«О подобных вещах я если бы и узнал — сразу же сообщил бы Аббату, — нерешительно отвечал он. — И все-таки, сознавая, что любое сведение полезно для твоего разыскания, я не умолчу ни о чем из того, что вижу по ночам… В ту ночь, когда погиб Адельм, я шел по нашему подворью… это все из-за курятника… понимаешь, возникли слухи, будто кто-то из холопов по ночам ворует куриц… Так вот, той ночью я шел и неожиданно увидел — увидел издалека, так что клясться ни в чем не стану — Беренгара, который возвращался в почивальни откуда-то из-за угла хора. Он шел вроде бы от Храмины. Я ничему не удивился, так как братия давно злословила о Беренгаре. Ты, наверно, уже слышал…»
«Я ничего не слышал, рассказывай».
«Ну… как бы это выразить… Беренгара подозревали в неких склонностях… предосудительных для монаха…»
«Ты намекаешь, что у него были связи с деревенскими девушками? Я тебя как раз расспрашивал…»
Келарь смешался и закашлялся, а затем возразил с мерзкой ухмылкой: «Да нет… Еще более непозволительные страсти…»
«А что, монах, который плотски услаждается с крепостными поселянками, утоляет позволительную страсть?»
«Я этого не говорил. Но ты сам только что отметил, что существует иерархия преступлений, как существует иерархия добродетелей. Плоти свойственны искушения, так сказать, природные… И противоприродные…»
«То есть ты хочешь сказать, что Беренгар испытывал плотское тяготение к лицам одного с ним пола?»
«Я хочу сказать, что так о нем говорили… Все, что я тебе сообщил, это доказательство моей искренности и доброй воли».
«За это я благодарен. И согласен с тобой, что содомия — тягчайший из плотских грехов… Которые, впрочем, я не любитель расследовать…»
«Да это мелочи, мелочи, даже если подтвердится», — философски произнес келарь.
«Мелочи, Ремигий. Все мы не без греха. И я никогда не стану искать соломинку в глазу ближнего — слишком опасаюсь, что в моем-то глазу целое бревно. Но я буду благодарен, если о любых замеченных бревнах впредь ты станешь докладывать мне. Таким манером мы сможем опереться на крепкую, надежную древесину — а соломинки пускай летают себе по воздуху… Сколько, ты говоришь, в одной линии?»
«Тридцать шесть квадратных шагов. Впредь не беспокойся. За любыми точными сведениями обращайся ко мне.
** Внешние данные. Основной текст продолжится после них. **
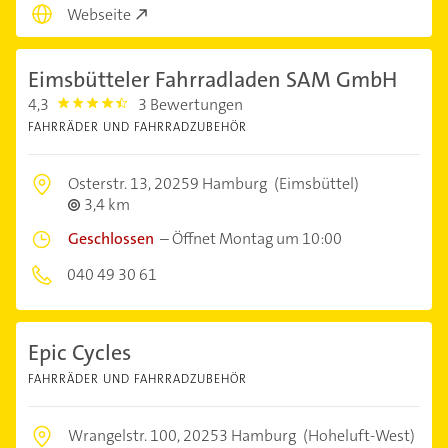
Webseite
Eimsbütteler Fahrradladen SAM GmbH
4,3
3 Bewertungen
4.3
FAHRRÄDER UND FAHRRADZUBEHÖR
Osterstr. 13,
20259 Hamburg
(Eimsbüttel)
3,4 km
Geschlossen
–
Öffnet Montag um 10:00
040 49 30 61
Epic Cycles
FAHRRÄDER UND FAHRRADZUBEHÖR
Wrangelstr. 100,
20253 Hamburg
(Hoheluft-West)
Считай, что обрел верного друга».
«Так я и думал о тебе, — спокойно продолжил Вильгельм. — Убертин сказал, что некогда ты принадлежал к моему ордену. Я ни за что не выдал бы прежнего собрата, особенно в такую пору, когда ожидается прибытие папской делегации, возглавляемой великим инквизитором, который прославился тем, что сжег множество дольчиниан. Так ты говоришь, что в линии тридцать шесть шагов?»
Кем-кем, а дураком келарь не был. Он понял, что игра в кошки-мышки себя исчерпала — тем более что, по всему судя, мышкой выходил он.
«Брат Вильгельм, — сказал келарь. — Вижу, тебе известно больше, чем я предполагал. Не выдавай меня, и я тебя не подведу. Все это верно: я — бедный раб своего тела, бессильный перед соблазнами плоти. По словам Сальватора, не то ты, не то твой парень застукали их вчера на кухне. Ты много странствовал, Вильгельм, и знаешь, что даже авиньонские кардиналы — не образчики добродетели. Я понимаю, что не моими мелкими и презренными грешками ты сейчас озабочен. Но вижу также, что ты кое-что разузнал и о моих делах. У меня странная судьба. Такая же судьба выпала многим нашим братьям-миноритам. Когда-то давно я уверовал в святую Бедность и покинул общину, дабы предаться бродячей жизни. Я поверил в проповедь Дольчина — как поверили многие окружавшие меня… Я необразованный человек. Я рукоположен, но едва помню мессу. В богословии не смыслю. И даже, наверное, не способен всей душою служить идее… Смотри: когда-то я пытался бороться против господ, сейчас я им прислуживаю. И подчиняюсь воле господина этой земли, помыкая себе подобными… Бороться или стать предателем — невелик выбор у нас, простецов…»
«Иногда простецы понимают больше, нежели ученые», — сказал Вильгельм.